Source data
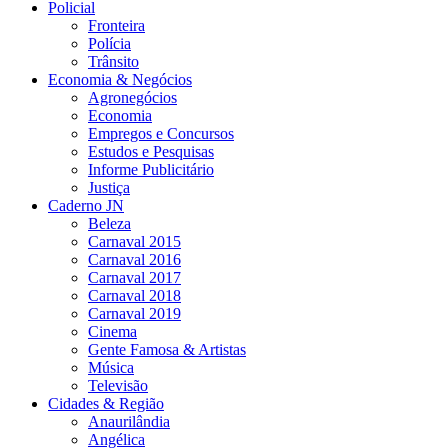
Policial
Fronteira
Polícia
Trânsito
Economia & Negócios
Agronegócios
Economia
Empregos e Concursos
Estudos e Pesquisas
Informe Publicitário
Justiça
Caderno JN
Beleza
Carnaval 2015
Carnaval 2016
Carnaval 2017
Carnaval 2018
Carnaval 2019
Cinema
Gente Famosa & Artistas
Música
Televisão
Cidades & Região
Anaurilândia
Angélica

* * *

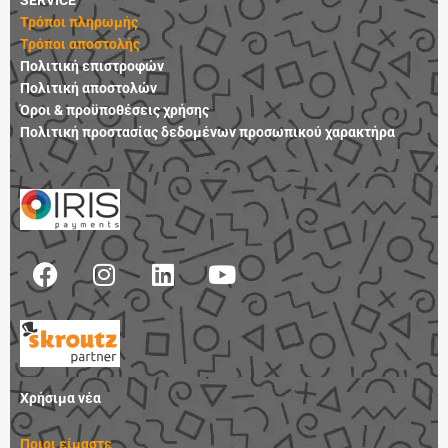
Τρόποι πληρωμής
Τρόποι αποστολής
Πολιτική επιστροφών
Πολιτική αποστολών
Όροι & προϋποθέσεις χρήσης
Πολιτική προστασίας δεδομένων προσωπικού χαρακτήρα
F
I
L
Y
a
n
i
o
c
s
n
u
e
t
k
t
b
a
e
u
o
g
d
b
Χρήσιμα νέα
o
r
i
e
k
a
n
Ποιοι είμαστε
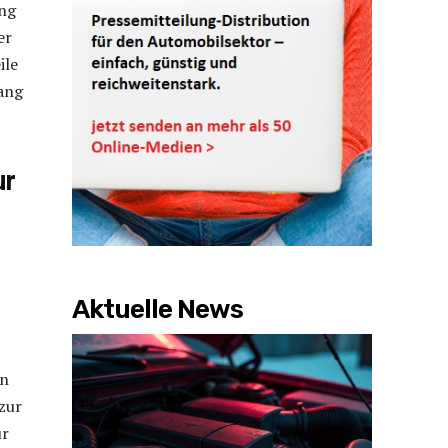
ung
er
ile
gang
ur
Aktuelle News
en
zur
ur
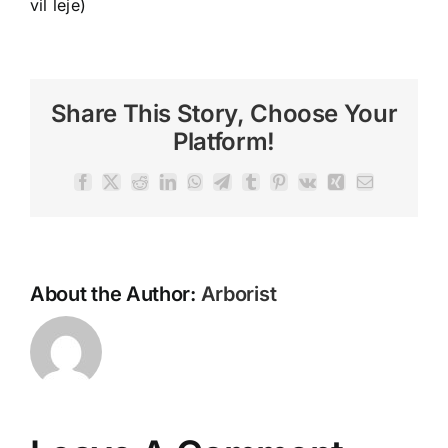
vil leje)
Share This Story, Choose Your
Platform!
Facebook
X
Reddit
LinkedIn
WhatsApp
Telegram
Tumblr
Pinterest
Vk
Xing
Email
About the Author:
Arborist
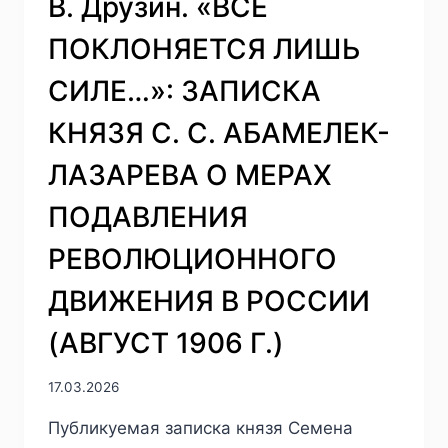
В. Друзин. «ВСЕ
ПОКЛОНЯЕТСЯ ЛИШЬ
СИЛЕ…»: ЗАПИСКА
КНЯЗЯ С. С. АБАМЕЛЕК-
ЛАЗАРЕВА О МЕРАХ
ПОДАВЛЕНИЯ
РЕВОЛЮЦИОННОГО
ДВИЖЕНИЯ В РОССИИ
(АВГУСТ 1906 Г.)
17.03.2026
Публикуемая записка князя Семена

**Task to complete:** Could you repeat, exactly, only the lines above starting at the one that has "Πολιτική αποστολών" and stopping after the one that has "Публикуемая записка князя Семена", without the pictures?

**Expected output:**
Πολιτική αποστολών
Όροι & προϋποθέσεις χρήσης
Πολιτική προστασίας δεδομένων προσωπικού χαρακτήρα
F
I
L
Y
a
n
i
o
c
s
n
u
e
t
k
t
b
a
e
u
o
g
d
b
Χρήσιμα νέα
o
r
i
e
k
a
n
Ποιοι είμαστε
ung
er
ile
gang
ur
Aktuelle News
en
zur
ur
vil leje)
Share This Story, Choose Your
Platform!
Facebook
X
Reddit
LinkedIn
WhatsApp
Telegram
Tumblr
Pinterest
Vk
Xing
Email
About the Author:
Arborist
В. Друзин. «ВСЕ
ПОКЛОНЯЕТСЯ ЛИШЬ
СИЛЕ…»: ЗАПИСКА
КНЯЗЯ С. С. АБАМЕЛЕК-
ЛАЗАРЕВА О МЕРАХ
ПОДАВЛЕНИЯ
РЕВОЛЮЦИОННОГО
ДВИЖЕНИЯ В РОССИИ
(АВГУСТ 1906 Г.)
17.03.2026
Публикуемая записка князя Семена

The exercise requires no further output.